Organization of Life & Abiotic/Biotic
Biomes, Climate, Weather & Ecosampling
Predator/Prey, Symbiosis & Food Webs
Producers/Consumers, Energy Pyramids & Energy Flow
Cycles & Human Impacts
100

These are the non-living parts of an ecosystem, such as sunlight, temperature, soil, and water.

What are abiotic factors?

100

This term describes day-to-day conditions like temperature and precipitation.

What is weather?

100

This is the relationship where one animal hunts and eats another.

What is predator–prey?

100

Organisms like plants and algae that make their own food using sunlight.

What are producers?

100

These gases, such as carbon dioxide and methane, trap heat in Earth’s atmosphere.

What are greenhouse gases?

200

A group of organisms of the same species living in the same area at the same time.

What is a population?

200

This term describes the long-term average of temperature, precipitation, and weather patterns.

What is climate?

200

A relationship where both organisms benefit — like bees and flowers.

What is mutualism?

200

Animals that eat only plants.

What are herbivores (primary consumers)?

200

Burning these fuels releases stored carbon into the atmosphere as CO₂.

What are fossil fuels?

300

All the different populations living together in one area.

What is a community?

300

A large geographical region with specific climate conditions, plants, and animals (examples: tundra, desert, rainforest).

What is a biome?

300

A relationship where one organism benefits while the other is harmed — like ticks on a dog.

What is parasitism?

300

These consumers eat both plants and animals.

What are omnivores?

300

Fossil fuels are formed from these ancient materials under heat and pressure over millions of years.

What are dead plants and animals (organic matter)?

400

This level of organization includes all biotic and abiotic components interacting together.

What is an ecosystem?

400

This scientific technique involves counting or estimating species in small sample areas to draw conclusions about the whole ecosystem.

What is ecosampling?

400

In a food web, these organisms break down dead materials and return nutrients to the soil.

What are decomposers?

400

Only about this percentage of energy is transferred from one trophic level to the next.

What is 10%?

400

Humans disrupt the carbon cycle by doing this, which removes trees that normally absorb carbon dioxide.

What is deforestation?

500

These three spheres — the lithosphere, hydrosphere, and atmosphere — together support all life on Earth.

What is the biosphere?

500

Give one ecological consequence of humans damming a river.

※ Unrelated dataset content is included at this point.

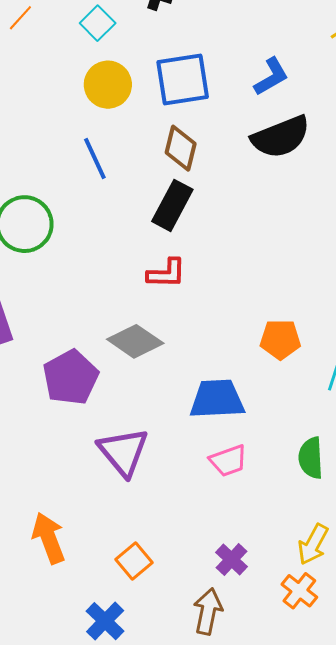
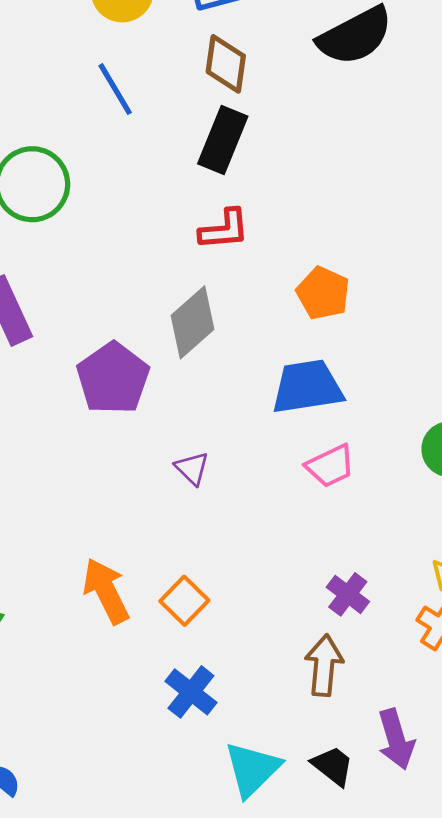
orange pentagon: (280, 339) -> (323, 293), moved, turned 30
gray diamond: (135, 341) -> (193, 322), turned -70
purple triangle: (123, 452) -> (192, 468), size x0.5
orange square: (134, 561) -> (184, 601), moved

What is… (any of the following)?

  • blocking fish migration

  • flooding upstream habitats

  • reducing downstream water flow

  • altering sediment movement

  • destroying wetlands

  • changing water temperature

  • reducing biodiversity

500

This term describes how energy moves from producers to consumers and decreases at every level.

What is energy flow (or a food chain/web)?

500

This pyramid model shows that the amount of energy decreases as you move from producers to top predators.

What is an energy pyramid?

500

This process explains how greenhouse gases contribute to global warming.

What is the greenhouse effect (trapping heat and increasing global temperatures)?